CMCDragonkai commented 6 years ago

We went through an example of creating a shell.nix for Haskell/Stack + Go development, and worked through an example of binding to C code, either from the standard library or via a shared object.

Note that Haskell's RTS enables GHCi runtime linking. You have to use stack ghci --ghci-options -lLIB.so. Note that will always look for libLIB.so in the current directory. No idea why it adds lib as prefix at the moment.

Shared object linking is fine, but I wish to get some documentation on static linking and linking configured by stack instead of using ghc and stack individually. @mokuki082 can you help?

ramwan commented 6 years ago

Notes on enabling Wireguard and IPVS on nixos:

CMCDragonkai commented 6 years ago

IPVS is an "in-tree" kernel module, that's why it can just be enabled using modprobe (imperatively), or via boot.kernelModules declaratively. Whereas wireguard is still an "out-of-tree" kernel module, which is why it had to be referenced using boot.extraModulePackages. Note that in the master branch of Nixpkgs, the the userspace tools for wireguard change to pkgs.wireguard-tools, whereas the kernel module stays as linuxPackages.wireguard.

Also the config.boot.kernelPackages is using the config fixed point to refer to boot.kernelPackages which is set to linuxPackages.

Later when wireguard gets merged and becomes an in-tree kernel module, you can just load it via boot.kernelModules. It uses DKMS framework to create this. Check out the pkgs/os-specific/linux/wireguard/default.nix to see how to write a custom derivation for the kernel module in NixOS.

CMCDragonkai commented 6 years ago

It's important to understand this: https://stackoverflow.com/questions/22891705/whats-the-difference-between-insmod-and-modprobe

Basically use modinfo on any compiled kernel module which will give you information such as what that kernel module depends on.

If you try to use insmod on a compiled kernel module in the current directory, it may result in errors about symbols not being found. That means its dependencies were not resolved. In those cases, using modinfo, you can then use modprobe to load any dependencies ahead of time, and then run insmod on your current kernel module.

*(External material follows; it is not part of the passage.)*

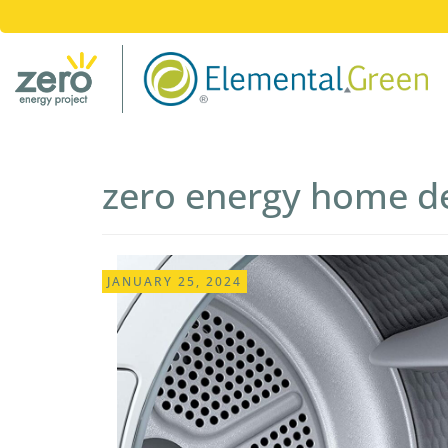
zero energy home d
Post
JANUARY 25, 2024
navigation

Another thing is that the linuxPackages.kernel version must be the same version as your current OS's kernel. Check your configuration.nix for the linuxPackages.kernel.version (easiest is to use <nixpkgs> when entering the shell). Once that's done, you should know that linuxPackages.kernel.dev is an derivation output just like .out that is derived from the same linuxPackages.kernel drv. You can see this happening in nixpkgs/pkgs/os-specific/linux/kernel/manual-config.nix and look for the postInstall attribute. You'll see how it constructs the $dev directory contents. The reason it does this is so that it simulates what the Linux kernel module compilation system expects. It expects a directory usually situated in /lib/modules/... in a normal Linux FHS that contains headers that we can include. However on NixOS, this doesn't exist. This is why the NixOS manual section on compiling your own kernel module (https://nixos.org/nixos/manual/index.html#sec-linux-config-developing-modules) asks you to enter the shell and use the $dev environment variable. Remember that all attributes in a derivation become environment variables in the build shell.

Note that you don't actually need to run: nix-build '<nixpkgs>' -A linuxPackages.kernel.dev. Because that's redundant, as you can just use $dev environment variable to refer to the store path containing the kernel module headers.